» **Your objective**: In the data below, find every line with the word "être" and copy it out.

» **Information shown**:
# # # # #
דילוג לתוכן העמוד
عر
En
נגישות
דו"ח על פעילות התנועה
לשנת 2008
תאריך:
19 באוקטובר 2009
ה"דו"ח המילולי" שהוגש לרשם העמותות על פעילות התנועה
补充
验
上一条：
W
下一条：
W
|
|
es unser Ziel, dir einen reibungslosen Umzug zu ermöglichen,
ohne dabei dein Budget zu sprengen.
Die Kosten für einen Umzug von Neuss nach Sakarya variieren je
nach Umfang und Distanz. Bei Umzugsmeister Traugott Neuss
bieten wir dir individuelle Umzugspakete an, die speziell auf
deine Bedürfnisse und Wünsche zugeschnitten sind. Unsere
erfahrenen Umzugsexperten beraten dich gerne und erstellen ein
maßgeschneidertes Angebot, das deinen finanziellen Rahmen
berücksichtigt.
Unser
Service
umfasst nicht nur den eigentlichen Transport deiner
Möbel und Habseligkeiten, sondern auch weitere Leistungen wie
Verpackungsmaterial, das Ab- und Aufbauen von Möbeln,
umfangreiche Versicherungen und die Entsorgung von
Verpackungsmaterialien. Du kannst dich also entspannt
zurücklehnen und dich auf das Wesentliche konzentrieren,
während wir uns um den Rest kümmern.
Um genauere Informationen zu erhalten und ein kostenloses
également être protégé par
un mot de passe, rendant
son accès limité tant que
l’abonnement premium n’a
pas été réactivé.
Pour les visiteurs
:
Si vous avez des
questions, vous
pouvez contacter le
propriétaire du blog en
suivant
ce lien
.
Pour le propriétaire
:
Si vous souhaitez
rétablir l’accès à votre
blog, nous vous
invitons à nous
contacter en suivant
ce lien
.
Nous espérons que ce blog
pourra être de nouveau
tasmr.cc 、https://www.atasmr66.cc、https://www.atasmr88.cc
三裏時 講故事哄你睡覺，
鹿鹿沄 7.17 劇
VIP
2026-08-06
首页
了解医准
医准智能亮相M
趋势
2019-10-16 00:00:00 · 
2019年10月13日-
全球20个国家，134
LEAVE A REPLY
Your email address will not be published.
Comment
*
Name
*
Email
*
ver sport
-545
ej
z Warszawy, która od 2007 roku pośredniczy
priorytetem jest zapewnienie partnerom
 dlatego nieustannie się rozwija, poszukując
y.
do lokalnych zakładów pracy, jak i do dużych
# # # # #
» **Answer to the exercise**:
également être protégé par
pourra être de nouveau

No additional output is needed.